Posted on:2004-10-29Degree:Ph.DType:Dissertation
University:Georgia Institute of TechnologyCandidate:Moore, Elliot, IIFull Text:PDF
GTID:1468390011964242Subject:Engineering
Abstract/Summary:
The research presented in this dissertation was the result of a concerted effort to evaluate objectively measured features of speech as indicators of vocal affective expression in clinical depression.

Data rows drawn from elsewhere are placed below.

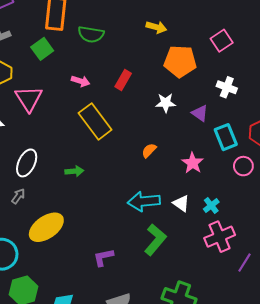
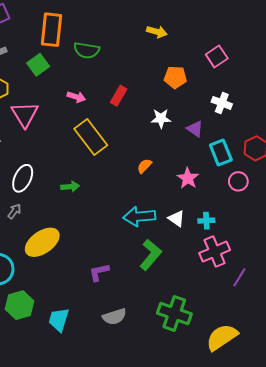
yellow arrow: (156, 27) -> (157, 32), moved
orange pentagon: (180, 61) -> (175, 77), size x0.7
cyan cross: (211, 205) -> (206, 221), turned 35

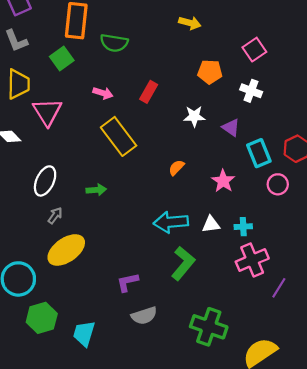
white cross: (222, 103) -> (251, 91), moved
gray arrow: (14, 211) -> (55, 215), moved
white triangle: (176, 219) -> (211, 224), turned -42
gray semicircle: (114, 317) -> (144, 316), moved

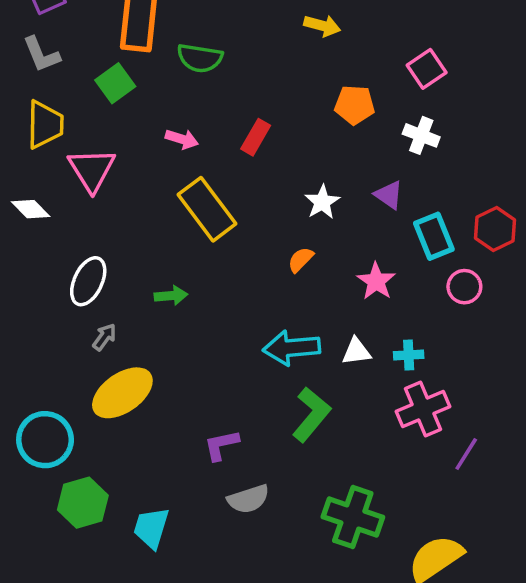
white star: (194, 116) -> (322, 202), moved, turned -30

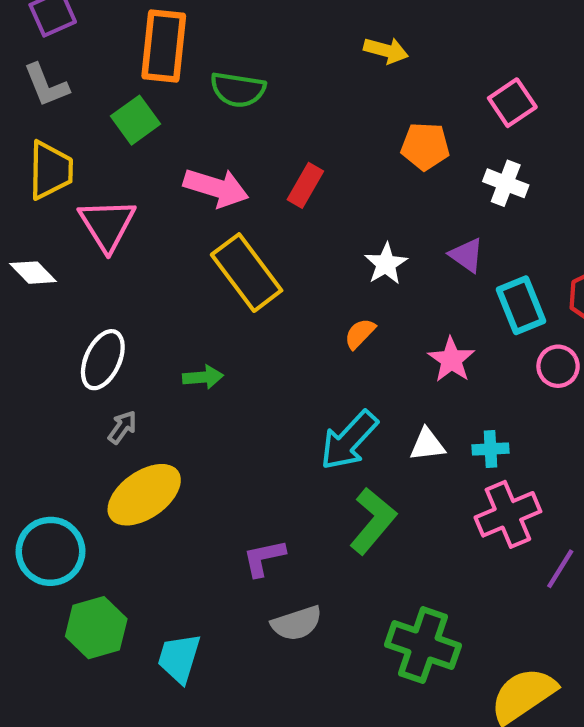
pink arrow: (182, 139) -> (216, 188), size x1.6
cyan arrow: (292, 348) -> (349, 440), turned -42

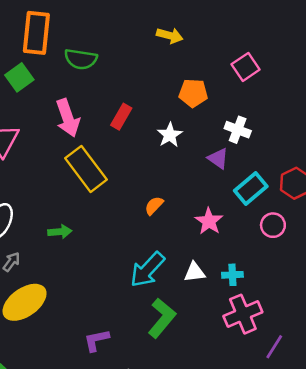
white cross: (506, 183) -> (238, 130), moved
pink arrow: (216, 188) -> (68, 118), turned 54
white star: (386, 264) -> (170, 135), moved
cyan rectangle: (521, 305) -> (251, 189), turned 72

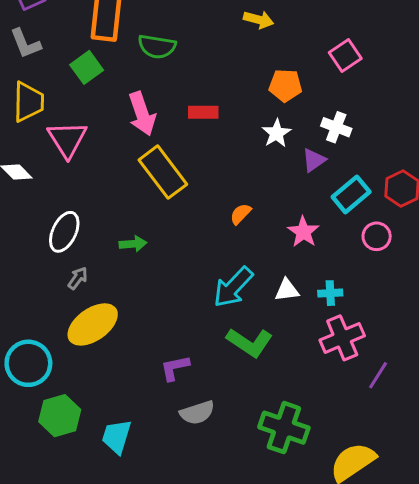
red rectangle: (121, 117) -> (203, 112), turned 60
white star: (170, 135) -> (276, 133), moved
purple triangle: (218, 158) -> (314, 160), turned 50
green L-shape: (162, 318) -> (250, 342), turned 84

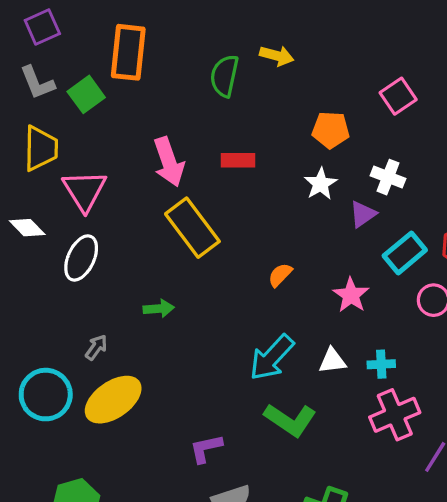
yellow arrow: (259, 20) -> (277, 56), moved
green semicircle: (157, 47) -> (224, 76), moved, turned 93
green square: (87, 67) -> (86, 94), moved
white ellipse: (64, 232) -> (81, 258), moved
cyan circle: (28, 363) -> (46, 395), moved

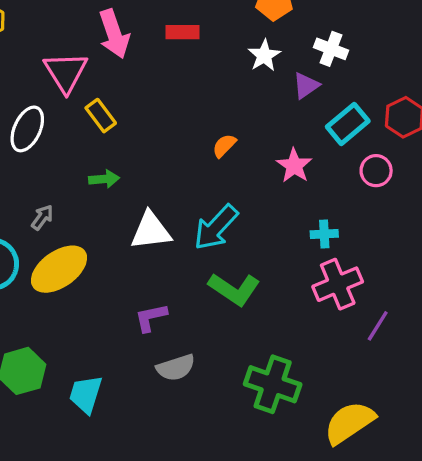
pink triangle: (84, 191) -> (66, 72), moved
yellow rectangle: (192, 228) -> (101, 116), moved, size x0.6
white triangle: (332, 361) -> (151, 231), moved, size x1.5

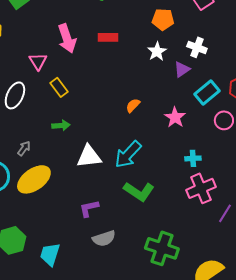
pink triangle: (66, 72) -> (38, 61), size x0.7

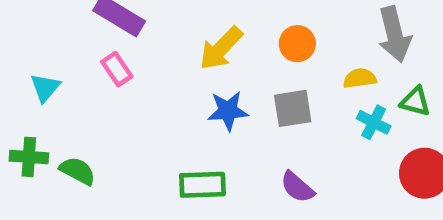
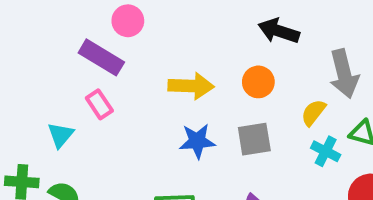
yellow arrow: (221, 48) -> (191, 86), turned -132
yellow semicircle: (360, 78) -> (313, 113), turned -44
cyan triangle: (45, 88) -> (61, 135), moved

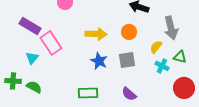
purple rectangle: (101, 57) -> (30, 26), moved
pink rectangle: (99, 104) -> (51, 43), size x1.6
blue star: (197, 141) -> (99, 61), turned 30

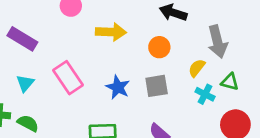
yellow arrow: (96, 34) -> (111, 32), moved
pink rectangle: (51, 43) -> (68, 78), moved

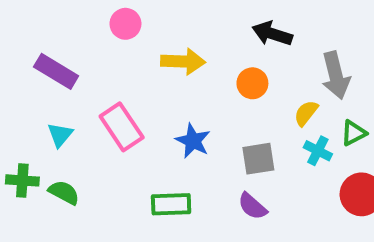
green triangle: (230, 82) -> (354, 133), turned -42
gray square: (157, 86) -> (258, 159), moved

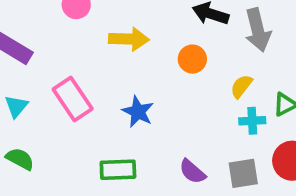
gray arrow: (336, 75) -> (258, 30), moved
cyan cross: (318, 151) -> (252, 121), turned -30
gray square: (258, 159) -> (243, 173), moved

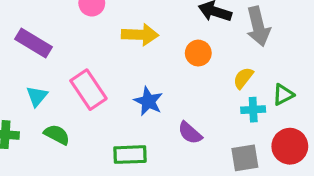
green semicircle: (20, 159) -> (57, 135), moved
purple semicircle: (192, 172) -> (190, 133), moved

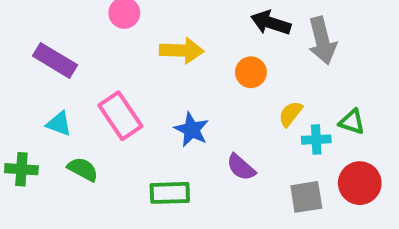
yellow semicircle: (243, 78) -> (290, 114), moved
green triangle: (283, 95) -> (352, 122), turned 45
cyan triangle: (37, 96) -> (59, 124), turned -50

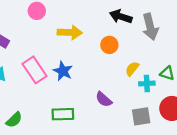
blue star: (192, 130) -> (63, 71), moved
green semicircle: (83, 169) -> (14, 120), moved, turned 108

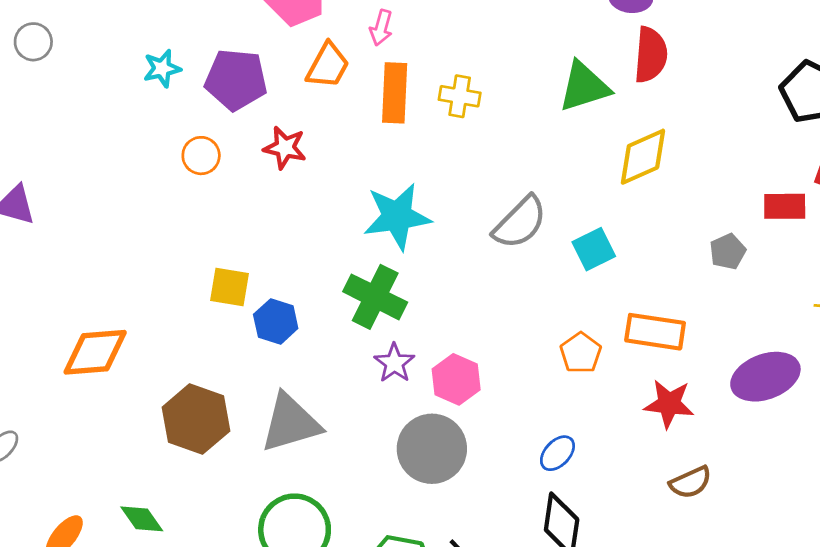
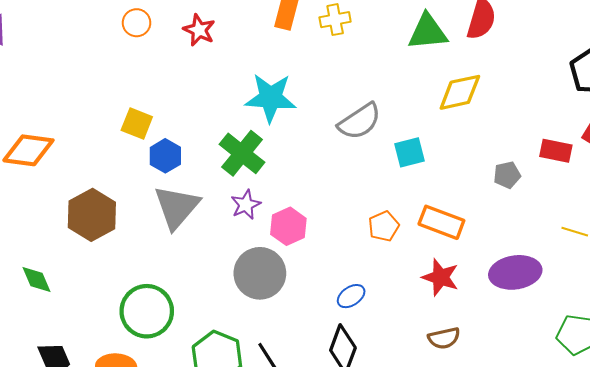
yellow cross: (460, 96) -> (335, 20), turned -32
gray triangle: (291, 423) -> (177, 207), moved, turned -45

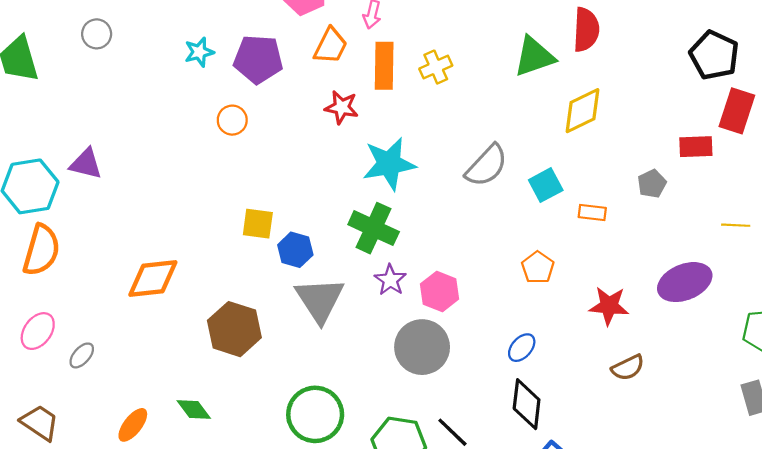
red star: (199, 30) -> (342, 107), moved
orange rectangle: (441, 222) -> (592, 213), moved, size x0.6

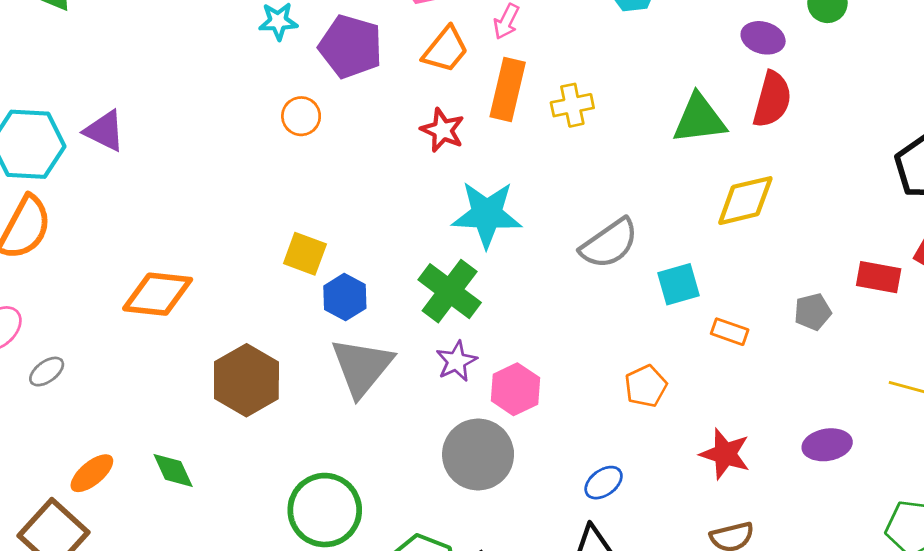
purple ellipse: (685, 282) -> (827, 445), size x0.7

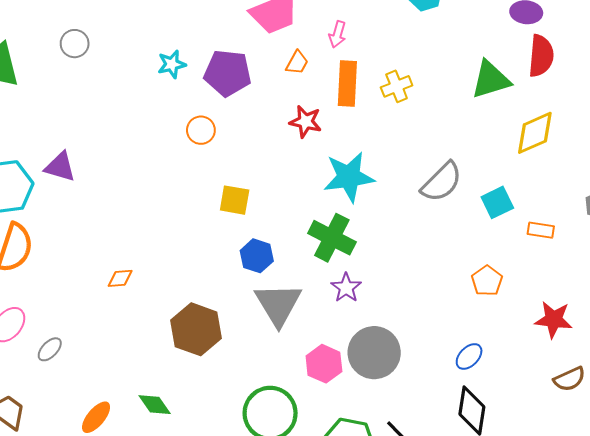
orange trapezoid: (446, 50) -> (297, 63), size x0.7
yellow square: (305, 254) -> (235, 200), moved
orange diamond: (158, 294) -> (120, 278), size x0.5
pink hexagon: (515, 389) -> (324, 364), moved

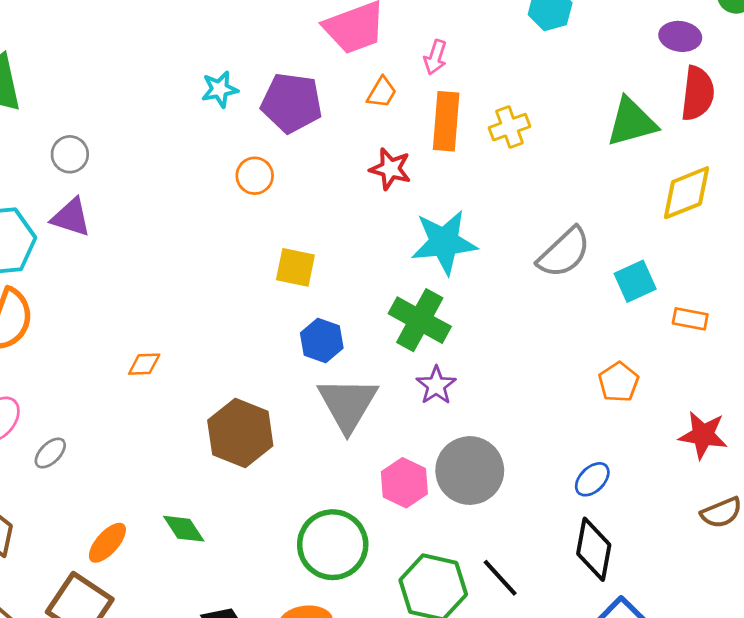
gray circle: (75, 44) -> (70, 154), moved

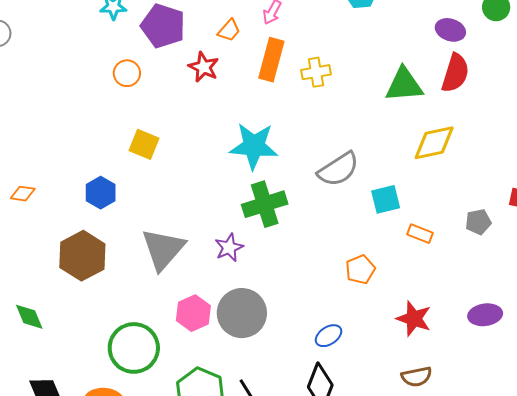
red star: (390, 169) -> (204, 67), moved
green cross: (420, 320) -> (265, 204), moved, turned 33
blue hexagon: (322, 341) -> (101, 193), moved

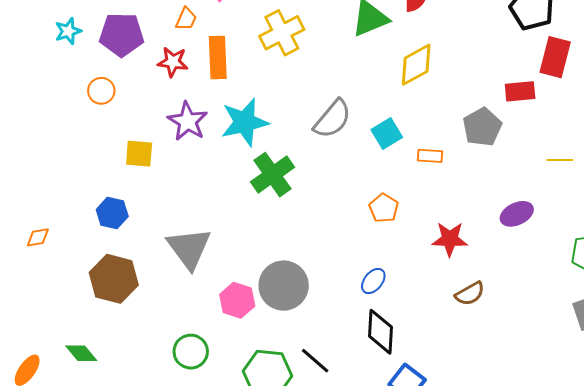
orange rectangle: (271, 60) -> (218, 57), moved
yellow cross: (316, 72) -> (282, 33), size x1.5
gray pentagon: (478, 222) -> (482, 127), size x1.5
purple star: (229, 248) -> (188, 121), moved, size x1.4
green circle: (134, 348) -> (191, 352), size x0.7

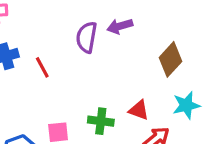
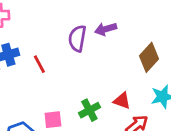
green cross: (101, 121) -> (89, 110), turned -35

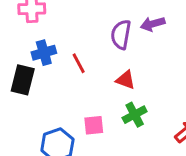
red triangle: (122, 101) -> (125, 80), moved

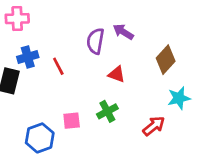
purple arrow: (153, 24) -> (123, 32), turned 48
red triangle: (125, 80) -> (117, 74), moved

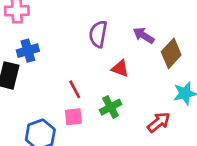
purple arrow: (123, 32) -> (144, 35), moved
red line: (58, 66) -> (75, 89), moved

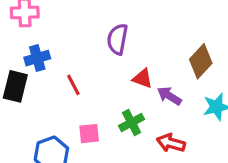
purple arrow: (144, 35) -> (169, 96), moved
red line: (75, 89) -> (73, 85), moved
red arrow: (159, 122) -> (171, 143), moved, turned -125

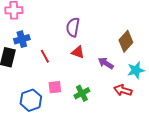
red triangle: (143, 79) -> (78, 52), moved
green cross: (132, 123) -> (82, 93), moved
red arrow: (171, 143) -> (123, 90), moved

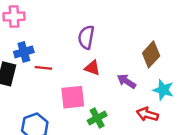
red line: (45, 56) -> (43, 68), moved, turned -56
cyan star: (136, 70) -> (163, 90), turned 30
pink square: (55, 87) -> (73, 97), moved, size x1.5

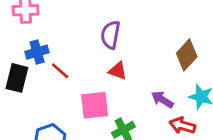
red line: (43, 68) -> (60, 71), turned 35
purple arrow: (127, 81) -> (162, 100), moved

The purpose of this work was to combine speech signal processing techniques with clinical evaluation of the mental state. Clinical depression was selected for study because it had been identified as the most common mental illness. A collaborative effort with the Psychiatry Department of Behavioral Health (PDBH) at the Medical College of Georgia (MCG) in Augusta was established to help in the collection of a database of patients suffering from depression disorders and a group of controls with no clinical disorders. The patients in the study were from those in the outpatient clinic at MCG. The collaborative effort resulted in the creation of a new speech corpus consisting of a male and female experimental/patient group as well as a male and female control/volunteer group. Speech features related to prosodics (pitch, energy, speaking rate), vocal tract (formant locations, formant bandwidths), and glottal descriptors (glottal timing, glottal ratios, glottal spectrum) were all extracted to create the maximum statistical separation of the control and patient groups, with respect to gender. A robust form of statistical analysis was adopted to identify potential feature statistics for separation. Glottal descriptors proved to be the best separators on a whole for both genders and the use of a set of optimal classifiers produced extremely high separation accuracy at observation lengths as small as 10–20 seconds. The contributions of this study yielded a new speech corpus, a robust feature statistic identification, a new glottal extraction algorithm, and an increased understanding of how effective objectively measured speech features could be at distinguishing vocal affective disorders.